For the first constraint, we can solve it and get

$\begin{aligned} \int_{x \in \mathcal{X}} e^{\lambda_1 - 1 + \lambda_3 (x - \mu)^2} dx = 1 &\Rightarrow \int_{x \in \mathcal{X}} e^{\lambda_1 - 1 + \lambda_3 (x - \mu)^2} dx \\ & = e^{\lambda_1 - 1} \int_{x \in \mathcal{X}} e^{\lambda_3 (x - \mu)^2} dx = 1 \\ &= e^{\lambda_1 - 1} \sqrt{\frac{-\pi}{\lambda_3}} = 1 \\ &\Rightarrow e^{\lambda_1 -1} = \sqrt{\frac{-\lambda_3}{\pi}} \end{aligned} \tag{15}$

In the above derivation, we used the following identity:

$\int_{-\infty}^{\infty} e^{-ax^2} dx = \sqrt{\frac{\pi}{a}} \tag{16}$

Now, for the second constraint, we can solve it and get

$\begin{aligned} & \int_{x \in \mathcal{X}} (x - \mu)^2 e^{\lambda_1 - 1 + \lambda_3 (x - \mu)^2} dx = \sigma^2 \\ &\Rightarrow e^{\lambda_1 - 1} \int_{x \in \mathcal{X}} (x - \mu)^2 e^{\lambda_3 (x - \mu)^2} dx = \sigma^2 \end{aligned} \tag{17}$

To integrate the above equation, we need to use integration by substitution.

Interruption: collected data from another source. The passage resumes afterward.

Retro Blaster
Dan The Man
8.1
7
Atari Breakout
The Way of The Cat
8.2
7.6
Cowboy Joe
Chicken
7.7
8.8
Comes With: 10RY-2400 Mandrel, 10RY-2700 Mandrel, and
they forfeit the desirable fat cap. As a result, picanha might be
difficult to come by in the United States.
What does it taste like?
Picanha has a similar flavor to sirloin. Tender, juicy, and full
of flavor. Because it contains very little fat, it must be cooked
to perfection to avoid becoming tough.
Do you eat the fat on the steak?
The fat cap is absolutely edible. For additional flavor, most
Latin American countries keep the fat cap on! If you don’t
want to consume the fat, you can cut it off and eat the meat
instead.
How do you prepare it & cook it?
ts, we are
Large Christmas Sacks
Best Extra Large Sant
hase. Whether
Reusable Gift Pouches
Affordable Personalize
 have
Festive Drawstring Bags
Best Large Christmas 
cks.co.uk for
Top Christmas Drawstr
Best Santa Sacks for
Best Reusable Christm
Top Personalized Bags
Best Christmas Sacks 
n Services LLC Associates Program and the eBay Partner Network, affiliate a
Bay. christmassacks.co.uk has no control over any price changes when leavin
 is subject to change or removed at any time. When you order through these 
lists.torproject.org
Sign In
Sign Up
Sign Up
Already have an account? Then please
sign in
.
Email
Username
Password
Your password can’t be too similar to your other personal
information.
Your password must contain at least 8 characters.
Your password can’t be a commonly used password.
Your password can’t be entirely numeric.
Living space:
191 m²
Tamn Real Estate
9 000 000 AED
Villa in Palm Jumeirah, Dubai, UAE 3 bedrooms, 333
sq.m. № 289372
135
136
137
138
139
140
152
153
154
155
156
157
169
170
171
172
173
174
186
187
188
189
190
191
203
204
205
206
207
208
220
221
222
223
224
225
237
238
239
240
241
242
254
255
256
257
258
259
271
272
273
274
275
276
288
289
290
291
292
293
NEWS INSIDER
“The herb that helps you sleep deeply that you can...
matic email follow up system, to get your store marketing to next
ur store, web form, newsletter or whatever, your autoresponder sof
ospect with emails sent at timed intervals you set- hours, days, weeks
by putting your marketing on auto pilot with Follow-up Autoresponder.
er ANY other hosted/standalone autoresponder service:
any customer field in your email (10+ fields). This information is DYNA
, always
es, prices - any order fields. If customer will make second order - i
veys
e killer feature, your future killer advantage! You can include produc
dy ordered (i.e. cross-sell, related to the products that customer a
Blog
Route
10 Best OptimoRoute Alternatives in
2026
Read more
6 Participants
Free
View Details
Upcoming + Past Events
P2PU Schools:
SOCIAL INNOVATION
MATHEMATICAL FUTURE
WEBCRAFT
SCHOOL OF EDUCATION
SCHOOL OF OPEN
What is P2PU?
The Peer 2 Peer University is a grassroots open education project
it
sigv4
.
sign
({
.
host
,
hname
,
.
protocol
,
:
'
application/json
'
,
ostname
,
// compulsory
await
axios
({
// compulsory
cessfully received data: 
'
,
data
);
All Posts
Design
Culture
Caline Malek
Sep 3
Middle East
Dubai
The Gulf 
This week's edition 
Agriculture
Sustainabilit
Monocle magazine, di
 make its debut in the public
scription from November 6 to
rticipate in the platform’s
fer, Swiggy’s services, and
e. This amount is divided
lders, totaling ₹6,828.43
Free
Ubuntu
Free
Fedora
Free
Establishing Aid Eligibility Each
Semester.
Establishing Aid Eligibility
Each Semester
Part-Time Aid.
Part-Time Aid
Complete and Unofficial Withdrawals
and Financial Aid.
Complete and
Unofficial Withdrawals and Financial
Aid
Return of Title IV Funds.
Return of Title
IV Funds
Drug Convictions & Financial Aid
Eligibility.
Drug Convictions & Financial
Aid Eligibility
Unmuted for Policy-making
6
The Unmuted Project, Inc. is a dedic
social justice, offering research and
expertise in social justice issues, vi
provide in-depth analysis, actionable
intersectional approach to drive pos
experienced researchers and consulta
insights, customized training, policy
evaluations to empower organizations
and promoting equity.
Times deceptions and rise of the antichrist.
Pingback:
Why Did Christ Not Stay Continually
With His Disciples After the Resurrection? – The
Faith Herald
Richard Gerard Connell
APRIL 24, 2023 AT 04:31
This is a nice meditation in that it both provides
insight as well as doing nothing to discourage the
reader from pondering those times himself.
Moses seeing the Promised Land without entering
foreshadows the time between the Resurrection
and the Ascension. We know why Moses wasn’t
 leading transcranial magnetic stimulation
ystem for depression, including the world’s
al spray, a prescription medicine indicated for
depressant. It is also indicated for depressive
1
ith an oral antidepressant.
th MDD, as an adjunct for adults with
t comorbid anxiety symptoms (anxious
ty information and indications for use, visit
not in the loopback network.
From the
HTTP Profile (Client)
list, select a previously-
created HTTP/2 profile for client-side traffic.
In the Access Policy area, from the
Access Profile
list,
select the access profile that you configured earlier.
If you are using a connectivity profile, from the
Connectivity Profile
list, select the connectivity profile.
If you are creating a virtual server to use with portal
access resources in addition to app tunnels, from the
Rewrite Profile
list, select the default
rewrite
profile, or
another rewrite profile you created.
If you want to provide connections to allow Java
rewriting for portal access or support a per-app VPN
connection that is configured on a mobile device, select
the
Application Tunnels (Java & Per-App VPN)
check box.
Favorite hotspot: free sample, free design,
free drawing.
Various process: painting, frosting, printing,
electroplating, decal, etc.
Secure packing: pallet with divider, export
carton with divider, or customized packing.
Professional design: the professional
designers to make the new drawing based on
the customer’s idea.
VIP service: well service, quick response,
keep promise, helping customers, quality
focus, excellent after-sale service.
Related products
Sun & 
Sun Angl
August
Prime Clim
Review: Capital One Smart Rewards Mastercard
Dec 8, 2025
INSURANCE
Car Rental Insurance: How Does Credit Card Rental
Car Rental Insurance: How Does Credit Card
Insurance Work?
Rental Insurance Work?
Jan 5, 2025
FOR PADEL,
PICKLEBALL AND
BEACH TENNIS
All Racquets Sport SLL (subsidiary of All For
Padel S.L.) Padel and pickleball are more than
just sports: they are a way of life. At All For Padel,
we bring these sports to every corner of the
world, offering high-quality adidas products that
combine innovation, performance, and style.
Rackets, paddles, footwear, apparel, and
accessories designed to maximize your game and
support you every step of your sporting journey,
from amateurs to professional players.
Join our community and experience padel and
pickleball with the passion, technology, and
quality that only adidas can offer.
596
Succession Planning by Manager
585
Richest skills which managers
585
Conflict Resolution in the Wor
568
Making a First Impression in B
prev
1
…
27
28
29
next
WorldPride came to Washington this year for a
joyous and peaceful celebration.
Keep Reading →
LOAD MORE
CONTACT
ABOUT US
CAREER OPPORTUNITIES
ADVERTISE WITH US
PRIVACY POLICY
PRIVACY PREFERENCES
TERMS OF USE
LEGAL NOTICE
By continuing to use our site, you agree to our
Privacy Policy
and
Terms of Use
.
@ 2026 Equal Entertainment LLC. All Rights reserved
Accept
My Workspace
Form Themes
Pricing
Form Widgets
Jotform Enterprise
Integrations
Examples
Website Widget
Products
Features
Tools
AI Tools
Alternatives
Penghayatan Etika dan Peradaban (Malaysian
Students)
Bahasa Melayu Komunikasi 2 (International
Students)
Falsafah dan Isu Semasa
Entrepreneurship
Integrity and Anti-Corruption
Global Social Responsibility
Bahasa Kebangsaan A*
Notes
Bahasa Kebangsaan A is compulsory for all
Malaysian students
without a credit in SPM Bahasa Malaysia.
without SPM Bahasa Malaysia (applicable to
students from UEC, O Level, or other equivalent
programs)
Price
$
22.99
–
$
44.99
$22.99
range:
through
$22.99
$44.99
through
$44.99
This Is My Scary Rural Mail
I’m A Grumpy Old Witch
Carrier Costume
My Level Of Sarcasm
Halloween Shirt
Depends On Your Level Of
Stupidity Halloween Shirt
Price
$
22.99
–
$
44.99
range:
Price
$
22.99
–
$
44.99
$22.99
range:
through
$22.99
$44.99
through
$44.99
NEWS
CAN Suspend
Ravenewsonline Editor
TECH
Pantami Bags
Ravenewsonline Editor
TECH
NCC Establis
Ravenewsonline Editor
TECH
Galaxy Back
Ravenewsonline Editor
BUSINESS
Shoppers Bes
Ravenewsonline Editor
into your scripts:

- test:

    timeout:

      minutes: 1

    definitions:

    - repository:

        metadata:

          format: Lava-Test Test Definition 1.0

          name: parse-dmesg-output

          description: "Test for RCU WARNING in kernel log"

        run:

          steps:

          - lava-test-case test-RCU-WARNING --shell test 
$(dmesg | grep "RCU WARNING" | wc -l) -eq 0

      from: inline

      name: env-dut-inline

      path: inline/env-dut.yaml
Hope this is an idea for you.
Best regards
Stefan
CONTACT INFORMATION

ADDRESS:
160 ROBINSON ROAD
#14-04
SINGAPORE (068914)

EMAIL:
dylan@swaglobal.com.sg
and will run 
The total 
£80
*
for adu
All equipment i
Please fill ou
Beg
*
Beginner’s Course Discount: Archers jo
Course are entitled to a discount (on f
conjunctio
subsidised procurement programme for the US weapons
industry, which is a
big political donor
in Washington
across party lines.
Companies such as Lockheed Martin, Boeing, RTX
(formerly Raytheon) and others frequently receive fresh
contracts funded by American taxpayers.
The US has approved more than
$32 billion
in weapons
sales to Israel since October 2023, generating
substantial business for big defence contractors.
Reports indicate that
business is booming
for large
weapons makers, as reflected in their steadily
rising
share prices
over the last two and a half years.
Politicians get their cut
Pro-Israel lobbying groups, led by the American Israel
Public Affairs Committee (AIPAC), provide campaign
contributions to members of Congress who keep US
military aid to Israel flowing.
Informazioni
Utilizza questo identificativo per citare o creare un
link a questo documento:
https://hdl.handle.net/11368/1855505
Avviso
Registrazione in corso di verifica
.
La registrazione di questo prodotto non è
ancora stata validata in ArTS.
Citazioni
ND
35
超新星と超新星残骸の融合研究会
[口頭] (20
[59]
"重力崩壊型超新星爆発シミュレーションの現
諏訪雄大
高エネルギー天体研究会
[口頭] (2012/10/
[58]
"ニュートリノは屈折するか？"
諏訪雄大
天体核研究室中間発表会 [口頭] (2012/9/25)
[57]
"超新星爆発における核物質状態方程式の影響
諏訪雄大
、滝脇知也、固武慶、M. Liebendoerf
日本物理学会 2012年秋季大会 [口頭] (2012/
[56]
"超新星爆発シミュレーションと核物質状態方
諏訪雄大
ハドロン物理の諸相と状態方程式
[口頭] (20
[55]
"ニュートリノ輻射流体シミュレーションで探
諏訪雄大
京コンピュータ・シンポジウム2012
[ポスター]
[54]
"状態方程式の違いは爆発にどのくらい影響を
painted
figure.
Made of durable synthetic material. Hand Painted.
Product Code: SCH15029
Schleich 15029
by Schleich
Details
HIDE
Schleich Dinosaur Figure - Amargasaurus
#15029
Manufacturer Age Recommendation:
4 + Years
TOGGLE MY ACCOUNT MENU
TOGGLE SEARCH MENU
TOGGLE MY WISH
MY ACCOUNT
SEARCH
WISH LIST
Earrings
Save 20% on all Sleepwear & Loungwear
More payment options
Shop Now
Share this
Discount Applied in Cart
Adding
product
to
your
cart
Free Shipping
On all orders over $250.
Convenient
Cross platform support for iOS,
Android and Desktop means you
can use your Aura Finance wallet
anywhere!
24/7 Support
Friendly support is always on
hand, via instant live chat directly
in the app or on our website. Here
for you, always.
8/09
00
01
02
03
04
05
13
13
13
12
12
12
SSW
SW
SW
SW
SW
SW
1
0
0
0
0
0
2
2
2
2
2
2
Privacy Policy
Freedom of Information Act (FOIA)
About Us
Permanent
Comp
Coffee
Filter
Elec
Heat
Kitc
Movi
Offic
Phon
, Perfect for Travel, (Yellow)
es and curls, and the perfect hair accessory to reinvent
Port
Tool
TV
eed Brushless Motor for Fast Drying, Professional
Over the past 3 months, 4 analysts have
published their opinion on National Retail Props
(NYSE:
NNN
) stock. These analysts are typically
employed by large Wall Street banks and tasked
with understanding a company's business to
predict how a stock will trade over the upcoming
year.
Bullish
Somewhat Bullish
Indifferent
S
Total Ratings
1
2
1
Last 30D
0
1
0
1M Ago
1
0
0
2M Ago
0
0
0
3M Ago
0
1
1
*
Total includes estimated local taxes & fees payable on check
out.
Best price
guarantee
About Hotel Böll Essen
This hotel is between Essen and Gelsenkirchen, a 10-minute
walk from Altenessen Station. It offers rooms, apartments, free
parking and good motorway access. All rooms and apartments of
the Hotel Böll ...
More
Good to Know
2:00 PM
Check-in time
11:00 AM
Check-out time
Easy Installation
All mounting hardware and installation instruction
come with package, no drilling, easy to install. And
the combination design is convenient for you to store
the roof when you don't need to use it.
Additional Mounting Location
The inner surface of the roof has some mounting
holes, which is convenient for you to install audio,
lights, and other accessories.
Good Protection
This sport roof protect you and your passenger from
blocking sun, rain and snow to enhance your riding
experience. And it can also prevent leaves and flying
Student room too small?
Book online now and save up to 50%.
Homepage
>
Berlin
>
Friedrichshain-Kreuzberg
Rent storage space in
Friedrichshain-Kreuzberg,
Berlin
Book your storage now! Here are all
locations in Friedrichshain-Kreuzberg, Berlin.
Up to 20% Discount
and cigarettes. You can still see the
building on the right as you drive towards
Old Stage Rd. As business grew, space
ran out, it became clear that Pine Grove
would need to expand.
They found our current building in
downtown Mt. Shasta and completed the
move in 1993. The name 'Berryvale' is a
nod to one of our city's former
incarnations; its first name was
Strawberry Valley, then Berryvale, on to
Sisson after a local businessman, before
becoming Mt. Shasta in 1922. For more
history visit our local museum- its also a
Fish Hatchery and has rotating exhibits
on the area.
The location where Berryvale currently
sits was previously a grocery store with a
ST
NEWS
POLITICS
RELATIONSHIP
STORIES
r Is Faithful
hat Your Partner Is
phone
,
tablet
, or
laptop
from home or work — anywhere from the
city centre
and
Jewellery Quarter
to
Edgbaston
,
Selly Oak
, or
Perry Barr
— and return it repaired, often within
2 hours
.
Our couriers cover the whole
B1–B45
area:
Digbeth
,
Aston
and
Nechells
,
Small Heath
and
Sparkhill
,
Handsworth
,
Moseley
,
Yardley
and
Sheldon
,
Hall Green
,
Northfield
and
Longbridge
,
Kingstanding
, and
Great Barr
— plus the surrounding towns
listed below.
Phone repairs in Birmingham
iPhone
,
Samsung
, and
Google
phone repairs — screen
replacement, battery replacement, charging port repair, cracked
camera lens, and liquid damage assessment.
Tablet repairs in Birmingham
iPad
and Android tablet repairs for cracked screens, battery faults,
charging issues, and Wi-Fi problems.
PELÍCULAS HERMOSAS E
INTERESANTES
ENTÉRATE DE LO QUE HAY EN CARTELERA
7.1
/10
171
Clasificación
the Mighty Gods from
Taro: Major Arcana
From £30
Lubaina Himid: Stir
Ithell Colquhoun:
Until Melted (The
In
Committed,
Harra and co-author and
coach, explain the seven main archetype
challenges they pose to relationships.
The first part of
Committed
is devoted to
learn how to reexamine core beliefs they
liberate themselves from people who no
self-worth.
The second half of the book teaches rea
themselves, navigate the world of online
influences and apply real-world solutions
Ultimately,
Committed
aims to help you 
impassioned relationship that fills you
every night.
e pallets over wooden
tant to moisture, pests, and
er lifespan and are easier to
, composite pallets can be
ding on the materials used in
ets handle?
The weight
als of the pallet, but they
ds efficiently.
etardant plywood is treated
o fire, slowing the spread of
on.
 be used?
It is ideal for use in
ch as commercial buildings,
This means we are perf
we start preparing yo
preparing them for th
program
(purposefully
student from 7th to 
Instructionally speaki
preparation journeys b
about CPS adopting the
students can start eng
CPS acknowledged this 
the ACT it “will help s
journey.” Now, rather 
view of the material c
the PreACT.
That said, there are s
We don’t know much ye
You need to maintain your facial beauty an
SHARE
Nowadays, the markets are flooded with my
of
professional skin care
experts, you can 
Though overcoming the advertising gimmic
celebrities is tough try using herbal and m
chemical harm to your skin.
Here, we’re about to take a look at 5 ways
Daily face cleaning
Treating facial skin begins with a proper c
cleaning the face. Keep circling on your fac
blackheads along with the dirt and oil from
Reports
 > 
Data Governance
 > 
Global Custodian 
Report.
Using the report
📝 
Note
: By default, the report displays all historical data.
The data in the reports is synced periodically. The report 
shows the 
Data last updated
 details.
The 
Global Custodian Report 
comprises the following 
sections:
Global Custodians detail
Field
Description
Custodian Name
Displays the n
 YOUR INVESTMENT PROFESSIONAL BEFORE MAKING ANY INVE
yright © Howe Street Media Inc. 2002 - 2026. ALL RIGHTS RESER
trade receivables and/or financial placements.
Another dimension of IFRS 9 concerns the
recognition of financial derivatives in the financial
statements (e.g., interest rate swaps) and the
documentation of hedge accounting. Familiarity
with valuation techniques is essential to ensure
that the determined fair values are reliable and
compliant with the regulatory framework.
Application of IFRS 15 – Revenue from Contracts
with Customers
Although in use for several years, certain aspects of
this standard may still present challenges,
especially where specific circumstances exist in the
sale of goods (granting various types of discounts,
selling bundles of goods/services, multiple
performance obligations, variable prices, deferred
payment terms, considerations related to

Let $z =(x - \mu)$ . Then $dz = dx$ . Therefore, we have

$\begin{aligned} & \int_{x \in \mathcal{X}} (x - \mu)^2 e^{\lambda_1 - 1 + \lambda_3 (x - \mu)^2} dx = \sigma^2 \\ &\Rightarrow e^{\lambda_1 - 1} \int_{z \in \mathcal{X}} z^2 e^{\lambda_3 z^2} dz = \sigma^2 \\ & \Rightarrow e^{\lambda_1 - 1} \sqrt{\frac{\pi}{\lambda_3^3}} = 2 \sigma^2 \\ \end{aligned} \tag{18}$

The above integration uses Gamma function to solve the above integration in equation (18). The Gamma function is defined as

$\Gamma(z) = \int_0^{\infty} x^{z-1} e^{-x} dx, \quad \mathcal{R}(z) > 0 \tag{19}$

For $\int_{z \in \mathcal{X}} z^2 e^{\lambda_3 z^2} dz$ , and let $u = \lambda_3 z^2$ . Then $du = 2 \lambda_3 z dz$ and $z = \sqrt{\frac{u}{\lambda_3}}$ . Therefore, we have

$\begin{aligned} \int_{-\infty}^\infty z^2 e^{\lambda_3 z^2} dz &= \int_{0}^\infty \frac{u}{\lambda_3} e^u \frac{du}{2\lambda_3 z} \quad \text{($u \geq 0$)} \\ & = \int_{0}^\infty \frac{u}{\lambda_3} \sqrt{\frac{\lambda_3}{u}} e^u \frac{du}{2\lambda_3 } \\ & = \frac{1}{2\sqrt{\lambda_3^3}} \int_{0}^\infty \sqrt{u} e^u du \\ & = \frac{1}{2\sqrt{\lambda_3^3}} \int_{0}^\infty u^{-1/2} e^u du \\ & = \frac{1}{\sqrt{\lambda_3^3}} \Gamma(\frac{1}{2}) \\ & = \frac{1}{2} \sqrt{\frac{\pi}{\lambda_3^3}} \end{aligned} \tag{20}$

We used the special case of the Gamma function $\Gamma(\frac{1}{2}) = \sqrt{\pi}$ in the above derivation.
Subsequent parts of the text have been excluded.